With only producer Steve Albini in the Chicago studio, and at all times socially distanced n masks, to say the record would be a product of it’s environment would be an understatement. “It put immense pressure on things.” Reflects Laura. “All of the decisions were suddenly on me, kind of like when you’re in isolation. I wasn’t going to him for opinions of like, ‘oh will this chorus work?’ He took away the chance of a second chance, so it’s like that getting up in the morning to get a coffee, doing your best. It’s just the way it is, that’s the way I played it. That’s the way it is. It feels like this record is the best that I can do.”

It’s this simple statement of simply staying alive that rings through time and time again within the record, and it’s inspiring. In a time that is nothing short of confusing, of being told what we need to do to survive, with governments in power with extreme views of right and wrong, and a consistent ‘Coronacoaster’ of emotions of hope and hopelessness the short but sweet record is a time stamp of what it’s like to just take a moment to think amongst all of the noise. It’s a preparation for colossal change that is inevitable.

“You know in the next 10 years the last two remaining Beatles are gonna die.
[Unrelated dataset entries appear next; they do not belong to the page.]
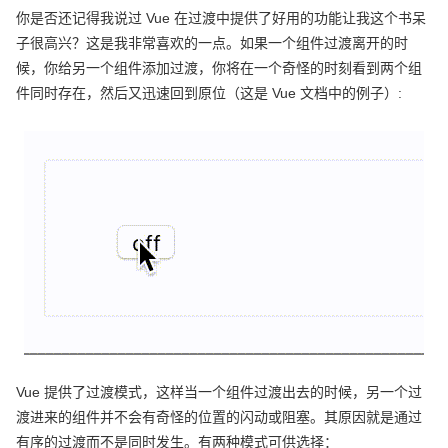
你是否还记得我说过 Vue 在过渡中提供了好用的功能让我这个书呆
子很高兴？这是我非常喜欢的一点。如果一个组件过渡离开的时
候，你给另一个组件添加过渡，你将在一个奇怪的时刻看到两个组
件同时存在，然后又迅速回到原位（这是 Vue 文档中的例子）:
Vue 提供了过渡模式，这样当一个组件过渡出去的时候，另一个过
渡进来的组件并不会有奇怪的位置的闪动或阻塞。其原因就是通过
有序的过渡而不是同时发生。有两种模式可供选择：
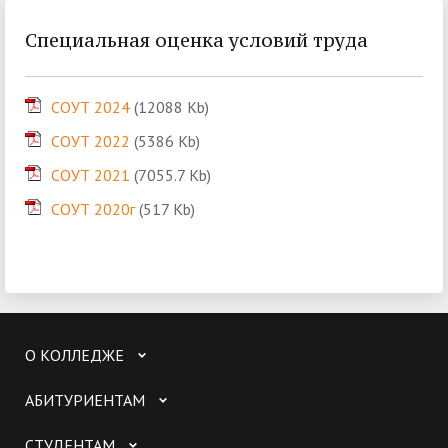
Специальная оценка условий труда
СОУТ 2024
(12088 Kb)
СОУТ 2022
(5386 Kb)
СОУТ 2021
(7055.7 Kb)
СОУТ 2020г
(517 Kb)
О КОЛЛЕДЖЕ
АБИТУРИЕНТАМ
СТУДЕНТАМ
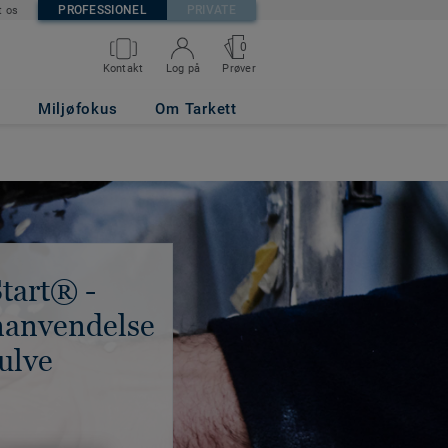
PROFESSIONEL
PRIVATE
t os
0
Kontakt
Log på
Prøver
Miljøfokus
Om Tarkett
tart® -
anvendelse
gulve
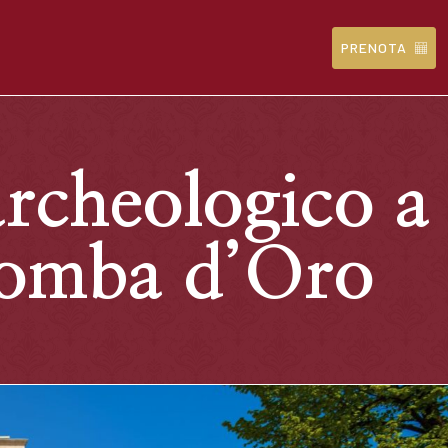
PRENOTA
archeologico a
olomba d’Oro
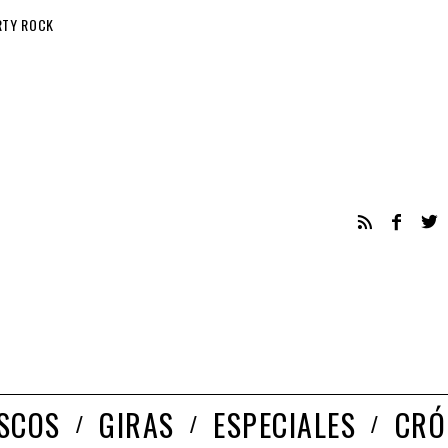
RTY ROCK
ISCOS
GIRAS
ESPECIALES
CRÓ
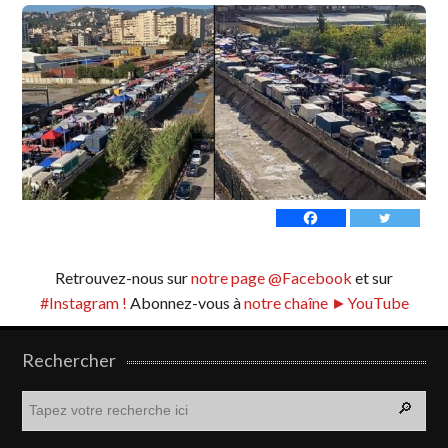
Retrouvez-nous sur
notre page @Facebook
et sur
#Instagram !
Abonnez-vous à
notre chaîne ►YouTube
Rechercher
R
e
c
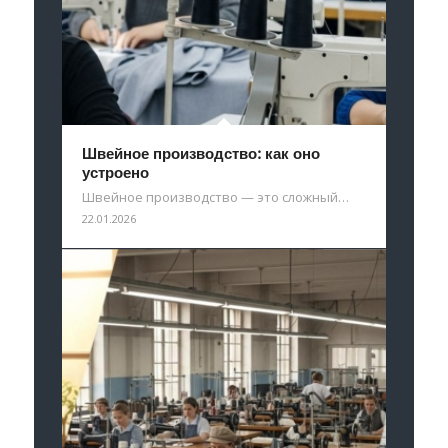
Швейное производство: как оно
устроено
Швейное производство — это сложный…
22.01.2026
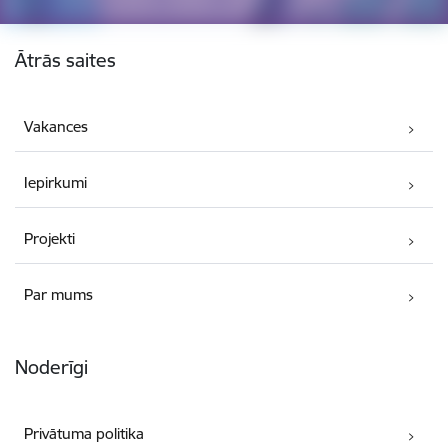
Kājene
Ātrās saites
Vakances
Iepirkumi
Projekti
Par mums
Noderīgi
Privātuma politika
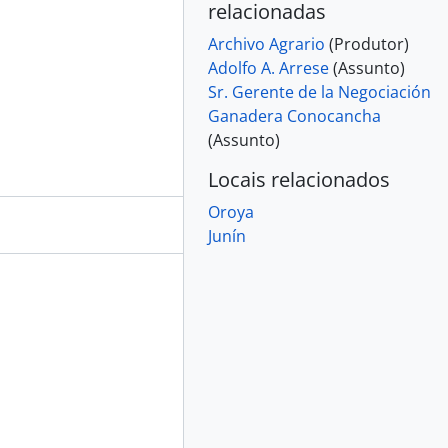
relacionadas
Archivo Agrario
(Produtor)
Adolfo A. Arrese
(Assunto)
Sr. Gerente de la Negociación
Ganadera Conocancha
(Assunto)
Locais relacionados
Oroya
Junín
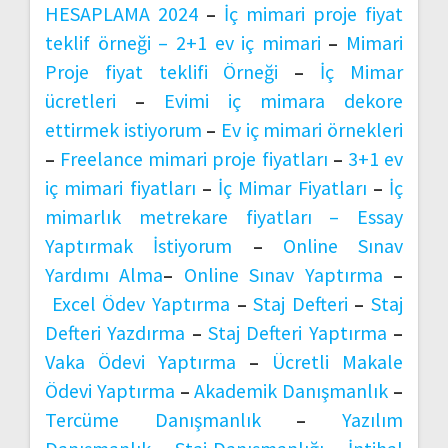
HESAPLAMA 2024
–
İç mimari proje fiyat
teklif örneği –
2+1 ev iç mimari
–
Mimari
Proje fiyat teklifi Örneği
–
İç Mimar
ücretleri
–
Evimi iç mimara dekore
ettirmek istiyorum
–
Ev iç mimari örnekleri
–
Freelance mimari proje fiyatları
–
3+1 ev
iç mimari fiyatları
–
İç Mimar Fiyatları
–
İç
mimarlık metrekare fiyatları –
Essay
Yaptırmak İstiyorum
–
Online Sınav
Yardımı Alma
–
Online Sınav Yaptırma
–
Excel Ödev Yaptırma
–
Staj Defteri
–
Staj
Defteri Yazdırma
–
Staj Defteri Yaptırma
–
Vaka Ödevi Yaptırma
–
Ücretli Makale
Ödevi Yaptırma
–
Akademik Danışmanlık
–
Tercüme Danışmanlık
–
Yazılım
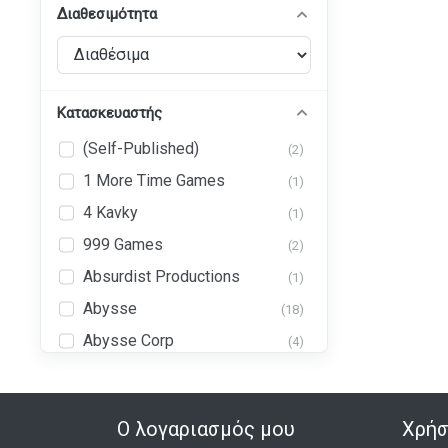
Διαθεσιμότητα
Κατασκευαστής
(Self-Published)
(2)
1 More Time Games
(1)
4 Kavky
(1)
999 Games
(2)
Absurdist Productions
(1)
Abysse
(18)
Abysse Corp
(4)
Abystyle
(43)
Ad Magic, Inc. (AdMagic
(1)
Games)
Ο λογαριασμός μου
Χρήσ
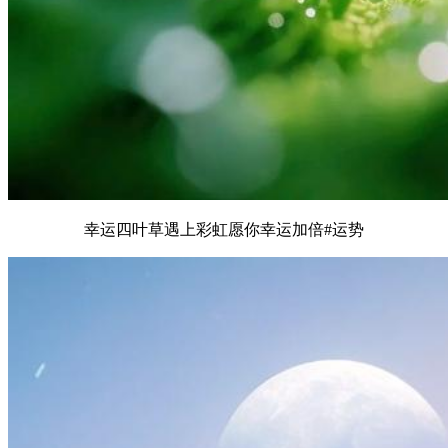
幸运四叶草遇上彩虹愿你幸运加倍#运势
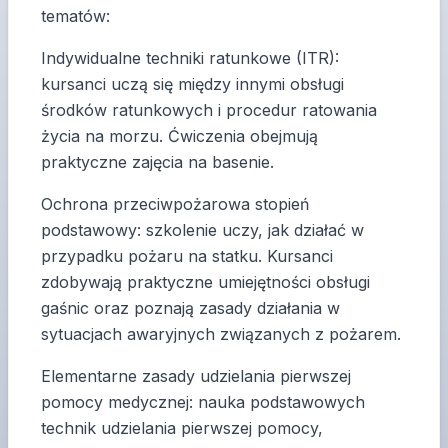
tematów:
Indywidualne techniki ratunkowe (ITR):
kursanci uczą się między innymi obsługi
środków ratunkowych i procedur ratowania
życia na morzu. Ćwiczenia obejmują
praktyczne zajęcia na basenie.
Ochrona przeciwpożarowa stopień
podstawowy: szkolenie uczy, jak działać w
przypadku pożaru na statku. Kursanci
zdobywają praktyczne umiejętności obsługi
gaśnic oraz poznają zasady działania w
sytuacjach awaryjnych związanych z pożarem.
Elementarne zasady udzielania pierwszej
pomocy medycznej: nauka podstawowych
technik udzielania pierwszej pomocy,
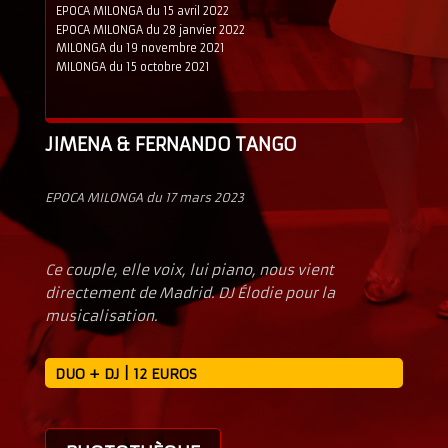
EPOCA MILONGA du 15 avril 2022
EPOCA MILONGA du 28 janvier 2022
MILONGA du 19 novembre 2021
MILONGA du 15 octobre 2021
JIMENA & FERNANDO TANGO
EPOCA MILONGA du 17 mars 2023
Ce couple, elle voix, lui piano, nous vient
directement de Madrid. DJ Élodie pour la
musicalisation.
DUO + DJ | 12 EUROS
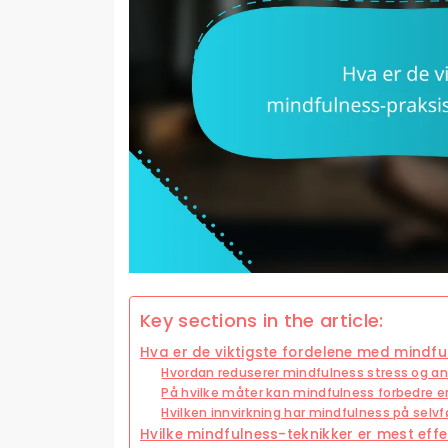
Key sections in the article:
Hva er de viktigste fordelene med mindfu
Hvordan reduserer mindfulness stress og a
På hvilke måter kan mindfulness forbedre e
Hvilken innvirkning har mindfulness på selvf
Hvilke mindfulness-teknikker er mest effe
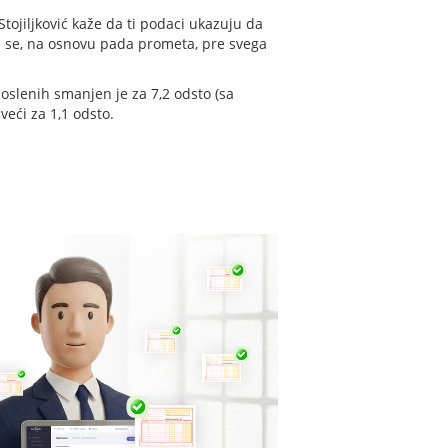
tojiljković kaže da ti podaci ukazuju da
ni se, na osnovu pada prometa, pre svega
slenih smanjen je za 7,2 odsto (sa
veći za 1,1 odsto.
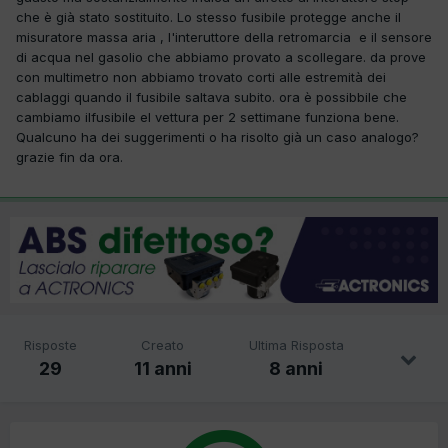
che è già stato sostituito. Lo stesso fusibile protegge anche il
misuratore massa aria , l'interuttore della retromarcia e il sensore
di acqua nel gasolio che abbiamo provato a scollegare. da prove
con multimetro non abbiamo trovato corti alle estremità dei
cablaggi quando il fusibile saltava subito. ora è possibbile che
cambiamo ilfusibile el vettura per 2 settimane funziona bene.
Qualcuno ha dei suggerimenti o ha risolto già un caso analogo?
grazie fin da ora.
Risposte
Creato
Ultima Risposta
29
11 anni
8 anni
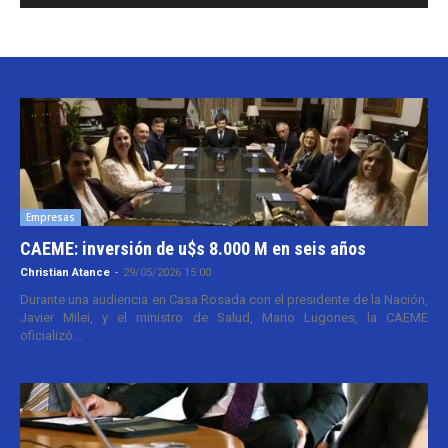
Empresas
CAEME: inversión de u$s 8.000 M en seis años
Christian Atance
-
29/05/2026 15:00
Durante una audiencia en Casa Rosada con el presidente de la Nación,
Javier Milei, y el ministro de Salud, Mario Lugones, la CAEME
oficializó...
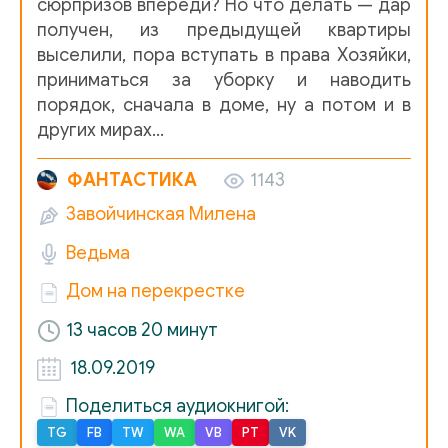
сюрпризов впереди? Но что делать — дар
08-0_DOM-1
получен, из предыдущей квартиры
08-1_DOM-1
выселили, пора вступать в права Хозяйки,
приниматься за уборку и наводить
09-0_DOM-1
порядок, сначала в доме, ну а потом и в
09-1_DOM-1
других мирах…
10-0_DOM-1
ФАНТАСТИКА
1143
10-1_DOM-1
Завойчинская Милена
11-0_DOM-1
Ведьма
11-1_DOM-1
Дом на перекрестке
12-0_DOM-1
13 часов 20 минут
12-1_DOM-1
18.09.2019
13-0_DOM-1
Поделиться аудиокнигой:
TG
FB
TW
WA
VB
PT
VK
13-1_DOM-1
Bob Dylan is gonna die, Dolly Parton is gonna die. Like all these culture icons that in some respect held a place in culture, some things that were almost too good are going to disappear and all of our bearings are going to be lost.” Laura smiles as she realises the enormity of the statement. “But in so many ways we’re going to be able to steady ourselves, and you’ll realise it’s about being present now. Trying to hold onto the past is going to be wrong.”